S. Luigi Gonzaga

La vita di questo santo può essere riassunta con poche parole.

Primogenito di una famiglia nobile, non esitò a rinunciare al potere per diventare gesuita e a sacrificare - a ventitré anni - la sua debolissima salute per assistere malati e moribondi di un’epidemia di tifo: per questo motivo è diventato patrono della gioventù e degli studenti.

Proprio come patrono della gioventù, conobbe grandissima fama nei nostri oratori: penso che alcuni uomini ricorderanno ancora  i “tre giorni di preparazione alla festa di S. Luigi”, con la predicazione straordinaria (spesso al mattino prestissimo prima di andare a lavorare in fabbrica o nei campi), fino alla Confessione e Comunione solenne nel giorno della festa.

Quasi tutte le nostre chiese conservano una statua o un quadro di S. Luigi: in genere ha un’espressione un po' dolciastra e viene rappresentato con un giglio in mano, simbolo della purezza, il libro delle preghiere, un teschio e il flagello a ricordo della sua vita ascetica.

Possiamo ben capire come questo santo, negli ultimi anni, abbia visto “diminuire” la sua popolarità: purezza, preghiera e sacrificio non sono più termini “di moda” per la gente del nostro tempo, e non solo per i giovani.

Eppure Luigi Gonzaga, primogenito di Ferrante Gonzaga, marchese di Castiglione delle Stiviere, e da Marta, contessa Tana di Santena, nato il 9 marzo 1568, era dotato di forte temperamento. Le dure penitenze, alle quali si assoggettò, sono il segno evidente di una determinazione non comune verso una meta che si era lucidamente prefissa fin dalla prima adolescenza.
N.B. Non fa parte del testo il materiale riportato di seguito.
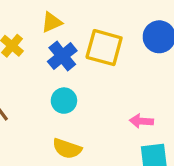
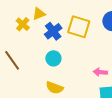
yellow triangle: (52, 22) -> (39, 14), moved

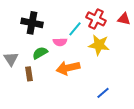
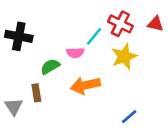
black cross: (32, 23) -> (19, 36), moved
yellow star: (99, 45) -> (124, 56), turned -30
gray triangle: (11, 59) -> (14, 107), moved

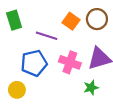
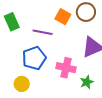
pink cross: (70, 62) -> (66, 68), moved
green star: (91, 88) -> (87, 82), moved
Avviato fin da bambino alla vita militare, all’età di cinque anni Luigi indossava già una mini-corazza, con elmo sormontato dal pennacchio e cinturone con spada, e sgambettava in coda all’esercito paterno, imparando dai rudi soldati l’uso delle armi e il loro colorito vocabolario.

Un giorno approfittò persino della distrazione di una sentinella per dar fuoco alle polveri di un piccolo pezzo d’artiglieria, ustionandosi, per fortuna lievemente, mani e guance.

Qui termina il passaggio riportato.